[Stored data entries]
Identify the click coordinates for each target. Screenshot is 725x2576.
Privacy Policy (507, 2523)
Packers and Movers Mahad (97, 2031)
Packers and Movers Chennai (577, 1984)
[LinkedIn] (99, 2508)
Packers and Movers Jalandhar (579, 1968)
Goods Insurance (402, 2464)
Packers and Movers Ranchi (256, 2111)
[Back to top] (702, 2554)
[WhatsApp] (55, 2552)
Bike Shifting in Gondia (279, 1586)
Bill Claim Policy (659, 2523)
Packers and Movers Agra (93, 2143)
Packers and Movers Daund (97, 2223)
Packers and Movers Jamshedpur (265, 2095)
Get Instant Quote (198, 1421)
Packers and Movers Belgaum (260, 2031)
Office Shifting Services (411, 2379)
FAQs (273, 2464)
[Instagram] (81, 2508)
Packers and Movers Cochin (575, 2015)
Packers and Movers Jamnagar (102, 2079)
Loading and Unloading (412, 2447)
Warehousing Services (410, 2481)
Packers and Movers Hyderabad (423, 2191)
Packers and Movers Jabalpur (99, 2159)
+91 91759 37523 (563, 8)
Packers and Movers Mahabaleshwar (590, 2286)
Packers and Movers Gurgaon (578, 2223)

--

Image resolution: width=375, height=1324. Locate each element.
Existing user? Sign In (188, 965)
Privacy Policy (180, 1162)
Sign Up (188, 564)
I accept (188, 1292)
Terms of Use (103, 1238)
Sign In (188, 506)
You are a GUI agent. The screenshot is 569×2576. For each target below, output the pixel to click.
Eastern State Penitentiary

### TO DO
From the records above, quote only the lines running from the line with "Packers and Movers Cochin (575, 2015)" to the line with "Packers and Movers Gurgaon (578, 2223)", both lines included.

### EXPECTED OUTPUT
Packers and Movers Cochin (575, 2015)
Packers and Movers Jamnagar (102, 2079)
Loading and Unloading (412, 2447)
Warehousing Services (410, 2481)
Packers and Movers Hyderabad (423, 2191)
Packers and Movers Jabalpur (99, 2159)
+91 91759 37523 (563, 8)
Packers and Movers Mahabaleshwar (590, 2286)
Packers and Movers Gurgaon (578, 2223)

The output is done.